## WHAT YOU SHOULD DO:
Reproduce, exactly and in full, only the lines below from the one containing "producer of rice" through the one containing "and pest outbreaks, farmers must adopt".

## DATASET:
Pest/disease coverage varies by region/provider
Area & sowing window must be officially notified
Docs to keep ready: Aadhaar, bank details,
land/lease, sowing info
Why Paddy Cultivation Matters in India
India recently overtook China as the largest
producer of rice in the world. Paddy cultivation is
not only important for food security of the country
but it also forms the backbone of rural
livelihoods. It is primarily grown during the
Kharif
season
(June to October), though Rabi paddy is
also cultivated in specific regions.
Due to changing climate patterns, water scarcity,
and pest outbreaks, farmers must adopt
==
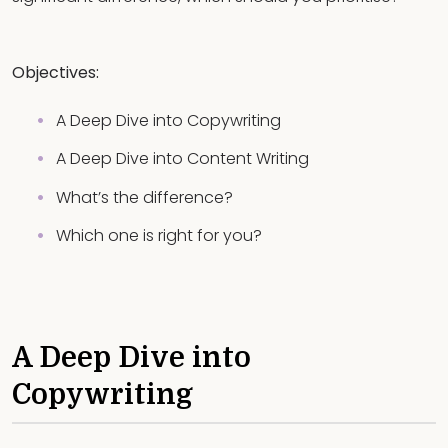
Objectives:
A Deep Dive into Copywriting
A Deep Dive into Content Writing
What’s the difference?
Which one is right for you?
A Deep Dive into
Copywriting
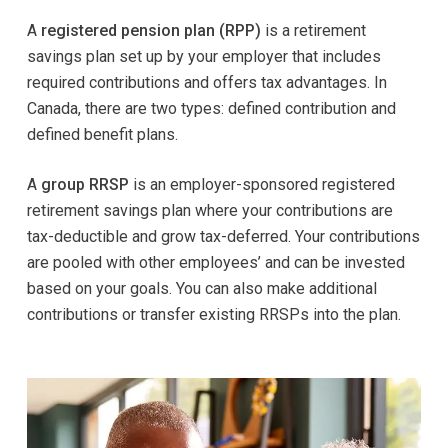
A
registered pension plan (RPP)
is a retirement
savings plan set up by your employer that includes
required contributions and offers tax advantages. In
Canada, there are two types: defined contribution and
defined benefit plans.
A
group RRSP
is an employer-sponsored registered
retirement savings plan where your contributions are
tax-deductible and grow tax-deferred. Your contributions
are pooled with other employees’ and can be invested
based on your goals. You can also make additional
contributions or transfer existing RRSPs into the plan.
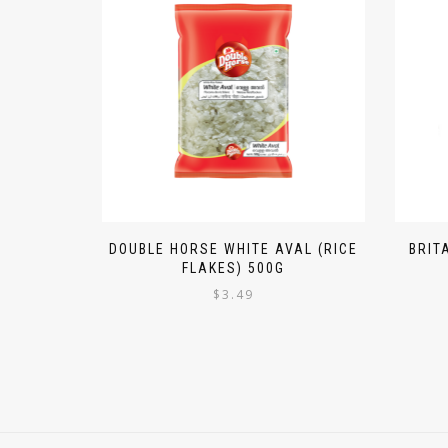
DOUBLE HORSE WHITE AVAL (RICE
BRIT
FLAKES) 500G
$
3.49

## ANSWER TO THE PROBLEM:
producer of rice in the world. Paddy cultivation is
not only important for food security of the country
but it also forms the backbone of rural
livelihoods. It is primarily grown during the
Kharif
season
(June to October), though Rabi paddy is
also cultivated in specific regions.
Due to changing climate patterns, water scarcity,
and pest outbreaks, farmers must adopt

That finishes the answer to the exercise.